Glass and nickel fins on the façade of this new Law facility help the building create an impact
An iconic new home for the University of Toronto’s Faculty of Law, the new Jackman Law building designed by Hariri Pontarini Architects and B+H Architects, ushers in a new era for the school’s law students.
Situated next to the university’s famed Philosopher’s Walk and overlooking Queen’s Park Crescent, a dramatic new façade comprised of glass and nickel fins bend along the curve of the street, distinguishing themselves as the most identifiable feature of this landmark new building.
In total the renewal project introduces an additional 66,000 sq ft, consolidating the previously dispersed faculty into one building, while also providing a new 210-student lecture hall, several seminar halls, new commons lounge and forum space, offices and food service space.

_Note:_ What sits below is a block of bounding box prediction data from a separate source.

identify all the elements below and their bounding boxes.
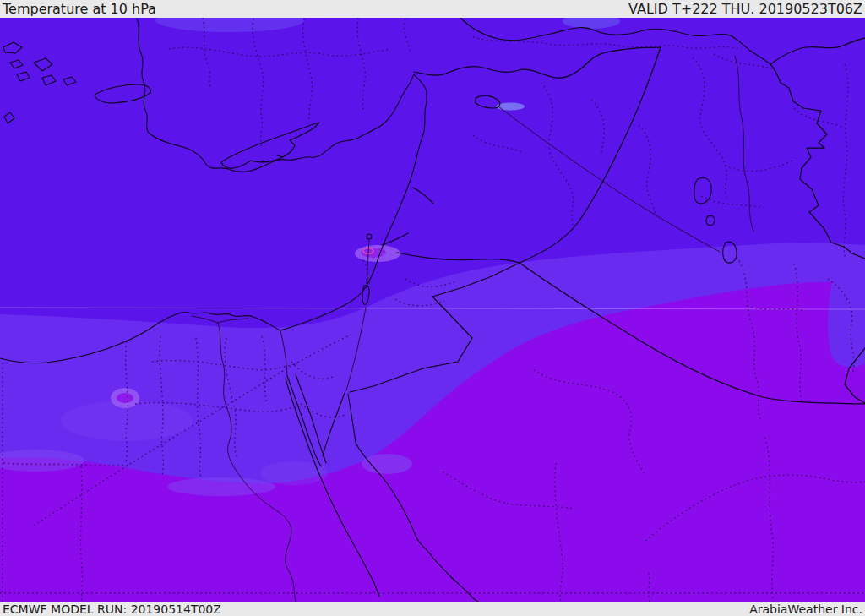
valid-time-label: VALID T+222 THU. 20190523T06Z bbox=[628, 1, 862, 17]
map-canvas bbox=[0, 0, 865, 616]
map-title: Temperature at 10 hPa bbox=[3, 1, 156, 17]
weather-map-screen: Temperature at 10 hPa VALID T+222 THU. 2… bbox=[0, 0, 865, 616]
brand-label: ArabiaWeather Inc. bbox=[749, 602, 862, 616]
warm-ring-west bbox=[111, 388, 139, 408]
warm-ring-west-inner bbox=[117, 393, 133, 403]
footer-bar: ECMWF MODEL RUN: 20190514T00Z ArabiaWeat… bbox=[0, 602, 865, 616]
header-bar: Temperature at 10 hPa VALID T+222 THU. 2… bbox=[0, 0, 865, 18]
zone-band-right-lobe bbox=[828, 281, 865, 367]
model-run-label: ECMWF MODEL RUN: 20190514T00Z bbox=[3, 602, 221, 616]
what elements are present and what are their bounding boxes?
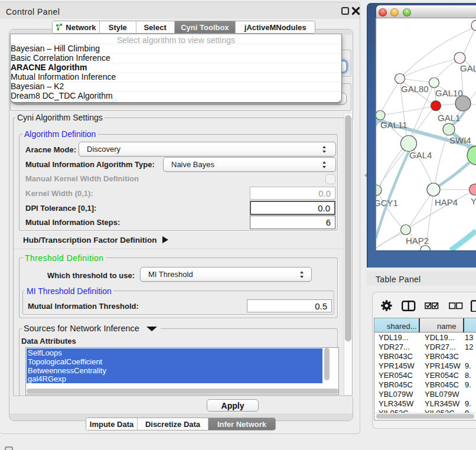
svg-text:Y: Y <box>471 196 476 206</box>
svg-text:GAL11: GAL11 <box>380 120 407 130</box>
svg-text:HAP4: HAP4 <box>435 197 458 207</box>
svg-text:GAL7: GAL7 <box>460 63 476 73</box>
svg-text:SWI4: SWI4 <box>449 135 471 145</box>
svg-text:GCY1: GCY1 <box>376 198 398 208</box>
svg-text:HAP2: HAP2 <box>406 236 429 246</box>
svg-text:GAL1: GAL1 <box>438 113 460 123</box>
svg-text:GAL4: GAL4 <box>409 150 432 160</box>
svg-text:GAL10: GAL10 <box>435 88 463 98</box>
svg-text:GAL80: GAL80 <box>401 84 429 94</box>
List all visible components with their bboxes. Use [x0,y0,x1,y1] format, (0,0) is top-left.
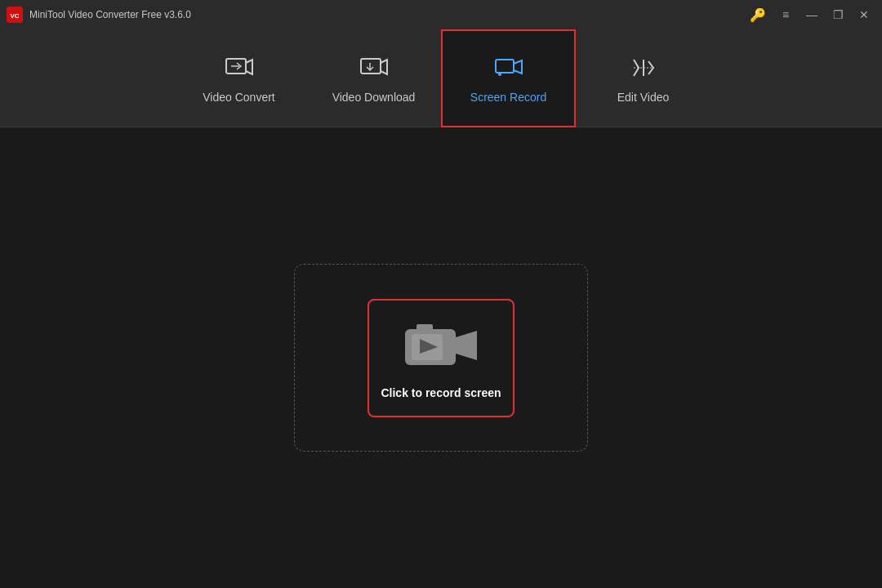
app-logo: VC [7,7,23,23]
tab-video-download-label: Video Download [332,91,416,104]
record-button-label: Click to record screen [381,386,501,399]
tab-video-convert-label: Video Convert [203,91,274,104]
svg-rect-6 [496,60,514,73]
nav-bar: Video Convert Video Download Screen Reco… [0,29,882,127]
tab-screen-record-label: Screen Record [470,91,546,104]
menu-button[interactable]: ≡ [774,3,797,26]
svg-marker-13 [456,331,477,360]
restore-button[interactable]: ❒ [826,3,849,26]
tab-video-download[interactable]: Video Download [306,29,441,127]
close-button[interactable]: ✕ [853,3,875,26]
key-icon: 🔑 [750,7,766,23]
video-convert-icon [225,53,254,82]
record-screen-button[interactable]: Click to record screen [368,299,514,417]
main-content: Click to record screen [0,127,882,588]
svg-rect-4 [361,59,381,74]
screen-record-icon [494,53,523,82]
camera-icon [402,316,480,375]
tab-video-convert[interactable]: Video Convert [172,29,306,127]
tab-edit-video-label: Edit Video [617,91,670,104]
title-bar: VC MiniTool Video Converter Free v3.6.0 … [0,0,882,29]
title-left: VC MiniTool Video Converter Free v3.6.0 [7,7,191,23]
minimize-button[interactable]: — [800,3,823,26]
svg-point-7 [498,73,501,76]
title-controls: 🔑 ≡ — ❒ ✕ [750,3,875,26]
video-download-icon [359,53,389,82]
dashed-container: Click to record screen [294,264,588,452]
tab-screen-record[interactable]: Screen Record [441,29,576,127]
tab-edit-video[interactable]: Edit Video [576,29,710,127]
svg-rect-12 [416,324,433,331]
app-title: MiniTool Video Converter Free v3.6.0 [29,9,191,20]
svg-text:VC: VC [10,12,19,20]
edit-video-icon [629,53,658,82]
camera-svg [402,316,480,375]
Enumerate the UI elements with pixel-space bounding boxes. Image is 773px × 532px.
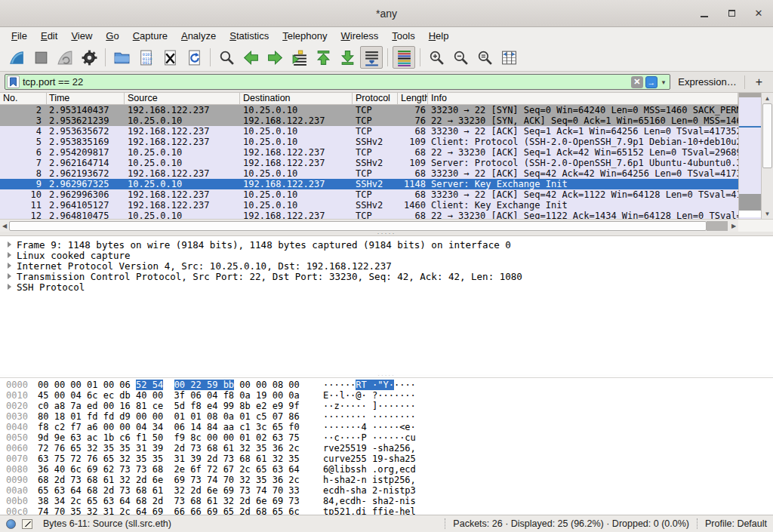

The Osler Hoskin and Harcourt Atrium emerges as the new heart of the school. It features a three storey fireplace and large seating area that acts as a social hub, embracing a collaborative environment.
The renovation of the outmoded and dark Bora Laskin Law Library into a luminous pavilion, naturally lit on three sides—with the stunning two-storey Torys Hall reading room at its centre takes the notion of collaboration one step further. Gone are the days of the library being so quiet you can hear a pin drop. Modern study spaces have opened up to facilitate discussion and interaction, better reflecting the conditions of today’s workplace.
The University of Toronto’s Faculty of Law Building won the Canadian Architect Award of Excellence in 2013 and was completed in the Fall of 2016.